Figure 11 Time course of evodiamine (Evo) and rutaecarpine (Rut) concentrations sampled after drug microemulsion administration (removed after 3 hours) on the abdominal skin of Sprague-Dawley rats over 10 hours (n = 5).

The variation in transdermal concentration trends of Evo and Rut indicated that there was some storage of drug molecules in the skin after the ME was withdrawn. The stocked drug molecules were released to maintain their transdermal concentrations in the absence of a formulation supply. This drug reservoir was able to last for a period of time, with the drug concentrations decreasing gradually before depletion. The stratum corneum is a strong candidate for the reservoir, particularly its intercellular lipid bilayers, because Evo and Rut can accumulate in lipophilic compartments. Furthermore, the unique structure of ME droplets may also potentially contribute to this retention phenomenon.
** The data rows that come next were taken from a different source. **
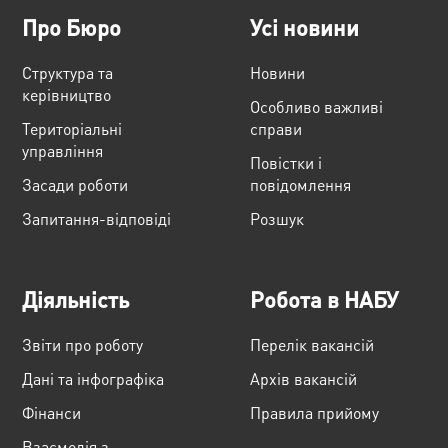
Про Бюро
Усі новини
Структура та
Новини
керівництво
Особливо важливі
Територіальні
справи
управління
Повістки і
Засади роботи
повідомлення
Запитання-відповіді
Розшук
Діяльність
Робота в НАБУ
Звіти про роботу
Перелік вакансій
Дані та інфографіка
Архів вакансій
Фінанси
Правила прийому
Взаємодія з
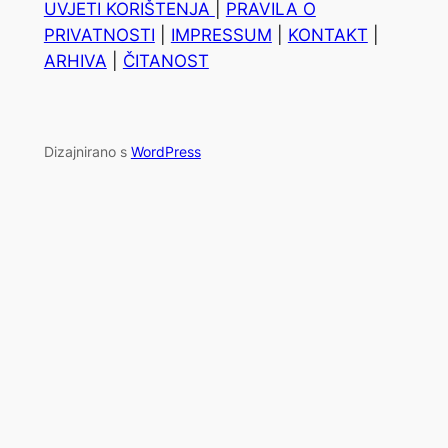
UVJETI KORIŠTENJA
|
PRAVILA O
PRIVATNOSTI
|
IMPRESSUM
|
KONTAKT
|
ARHIVA
|
ČITANOST
Dizajnirano s
WordPress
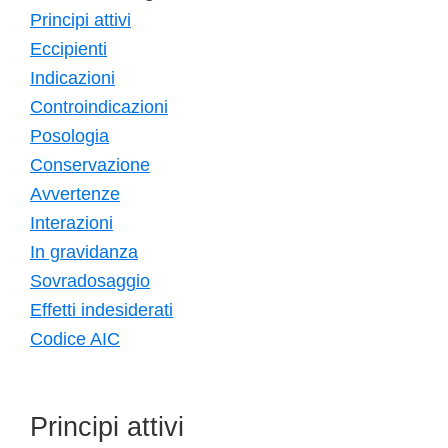
Principi attivi
Eccipienti
Indicazioni
Controindicazioni
Posologia
Conservazione
Avvertenze
Interazioni
In gravidanza
Sovradosaggio
Effetti indesiderati
Codice AIC
Principi attivi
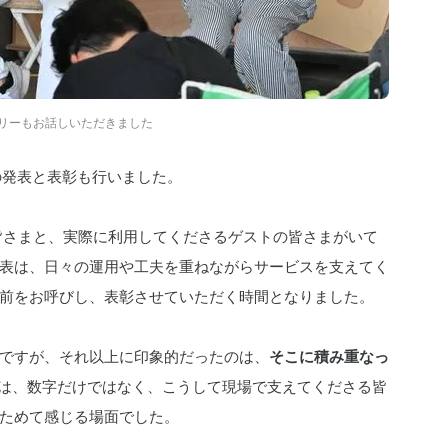
リーもお話しいただきました
の発表と表彰も行いました。
ーの皆さまと、実際に利用してくださるゲストの皆さまがいて
表は、日々の運用や工夫を重ねながらサービスを支えてく
前をお呼びし、表彰させていただく時間となりました。
ですが、それ以上に印象的だったのは、
そこに積み重なっ
の成長は、数字だけではなく、こうして現場で支えてくださる皆
ためて感じる場面でした。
The ME formulation enhanced skin penetration and absorption of Evo and Rut molecules, relative to ointment and tincture. Furthermore, the cutaneous penetration rates of Evo and Rut were expectedly much higher for ME. The ME was more efficiently used when applied on abdominal skin in rats, resulting in greater permeation and absorption of Evo and Rut. Hence, the abdomen with a relatively thin skin layer (thin stratum corneum) was demonstrated to be an ideal location for transdermal drug delivery, far better than chest or shoulder. It was further discovered that ME application resulted in the formation of a drug reservoir in the skin, which released Evo and Rut for an extended period after the drug formulation was withdrawn. This resulted in a prolonged effect of the ME formulation.
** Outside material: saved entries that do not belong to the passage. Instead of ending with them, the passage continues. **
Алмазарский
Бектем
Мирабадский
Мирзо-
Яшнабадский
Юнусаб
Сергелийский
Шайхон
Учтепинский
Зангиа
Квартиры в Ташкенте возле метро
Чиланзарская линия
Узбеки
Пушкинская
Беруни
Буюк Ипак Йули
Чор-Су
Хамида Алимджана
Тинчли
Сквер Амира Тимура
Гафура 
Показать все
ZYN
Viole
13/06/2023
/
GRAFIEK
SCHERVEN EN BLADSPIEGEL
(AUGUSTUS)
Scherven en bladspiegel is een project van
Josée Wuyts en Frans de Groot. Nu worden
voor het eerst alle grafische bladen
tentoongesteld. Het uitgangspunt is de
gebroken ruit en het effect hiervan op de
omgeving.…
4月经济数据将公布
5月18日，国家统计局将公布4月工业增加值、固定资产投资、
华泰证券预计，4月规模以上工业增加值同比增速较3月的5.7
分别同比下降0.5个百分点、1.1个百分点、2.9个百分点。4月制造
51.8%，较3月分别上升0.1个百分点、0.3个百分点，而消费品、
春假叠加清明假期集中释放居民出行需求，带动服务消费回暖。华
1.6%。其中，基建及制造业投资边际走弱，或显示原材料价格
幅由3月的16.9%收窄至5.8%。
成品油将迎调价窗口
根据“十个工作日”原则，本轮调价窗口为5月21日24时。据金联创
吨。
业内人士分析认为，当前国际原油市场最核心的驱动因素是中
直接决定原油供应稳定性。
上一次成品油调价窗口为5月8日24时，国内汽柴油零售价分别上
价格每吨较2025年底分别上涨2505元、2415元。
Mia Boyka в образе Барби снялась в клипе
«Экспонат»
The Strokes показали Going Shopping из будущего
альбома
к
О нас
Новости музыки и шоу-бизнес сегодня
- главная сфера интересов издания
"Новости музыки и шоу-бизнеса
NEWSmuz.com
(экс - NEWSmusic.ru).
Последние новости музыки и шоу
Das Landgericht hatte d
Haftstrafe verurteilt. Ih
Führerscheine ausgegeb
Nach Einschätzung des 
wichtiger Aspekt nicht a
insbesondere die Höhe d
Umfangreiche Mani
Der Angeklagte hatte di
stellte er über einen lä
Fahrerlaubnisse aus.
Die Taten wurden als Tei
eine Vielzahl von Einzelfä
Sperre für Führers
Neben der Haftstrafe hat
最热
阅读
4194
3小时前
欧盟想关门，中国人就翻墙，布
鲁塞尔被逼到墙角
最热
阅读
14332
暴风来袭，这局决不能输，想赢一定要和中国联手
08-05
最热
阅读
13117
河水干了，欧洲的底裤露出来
In vivo experiments were carried out to investigate the relevance of ME as a transdermal route for administration of Evo and Rut. Being a superior technique to directly assess unbound extracellular drug levels in the skin, in vivo microdialysis proved to be a sensitive and less invasive technique for monitoring the real-time true transdermal concentrations of analytes and their cutaneous penetration rates. The HPLC turned out to be rather compatible with direct injection of aqueous microdialysis samples. The importance of performing recovery validation studies for data interpretation and accuracy of determinations was demonstrated.

Conclusion

An O/W ME containing Evo and Rut was formulated for transdermal delivery. Ex vivo skin permeation and in vivo microdialysis were used to evaluate the percutaneous penetration of drugs. The data indicate that the transdermal route is an effective way to deliver the two active alkaloids.

Acknowledgments

This work was financially supported by a grant (09JW10) from Shanghai Education Committee, Subject Chief Scientist Program (10XD14303900) from Science and Technology Commission of Shanghai Municipality, and Program (NCET08-0898) for New Century Excellent Talents in Universities from the State Education Ministry, China.
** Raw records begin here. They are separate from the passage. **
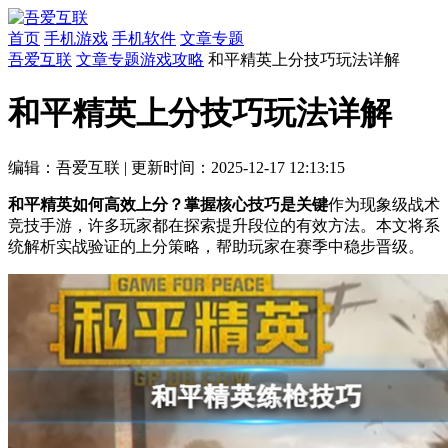
首页
手机游戏
手机软件
文章专题
吾爱互联
文章专题
游戏攻略
和平精英上分技巧玩法详解
和平精英上分技巧玩法详解
编辑：吾爱互联
|
更新时间：2025-12-17 12:13:15
和平精英如何高效上分？掌握核心技巧是关键
作为现象级战术
竞技手游，许多玩家都在探索提升段位的有效方法。本文将系
统解析实战验证的上分策略，帮助玩家在赛季中稳步晋级。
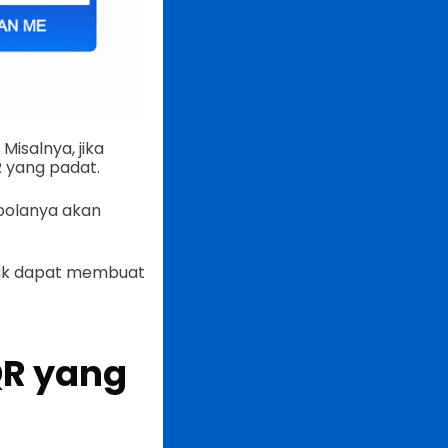
isalnya, jika
 yang padat.
polanya akan
tidak dapat membuat
R yang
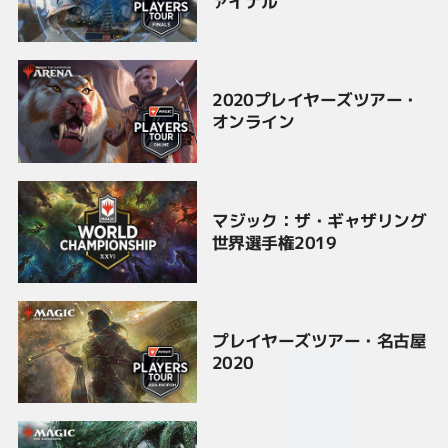
ァイナル
2020プレイヤーズツアー・
オンライン
マジック：ザ・ギャザリング
世界選手権2019
プレイヤーズツアー・名古屋
2020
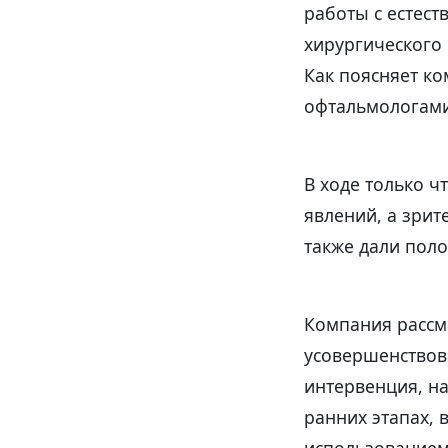
работы с естест
хирургического
Как поясняет к
офтальмологами 
В ходе только 
явлений, а зри
также дали пол
Компания рассма
усовершенствов
интервенция, на
ранних этапах,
The authors would like to thank Professor Annie Bligh from London Metropolitan University (United Kingdom), Dr Ji-Yong Liu from Changhai Hospital (Shanghai, China) and Dr Yu Liu from Fudan University (Shanghai, China) for their advice and assistance throughout the thesis process.

Disclosure

The authors report no conflicts of interest in this work.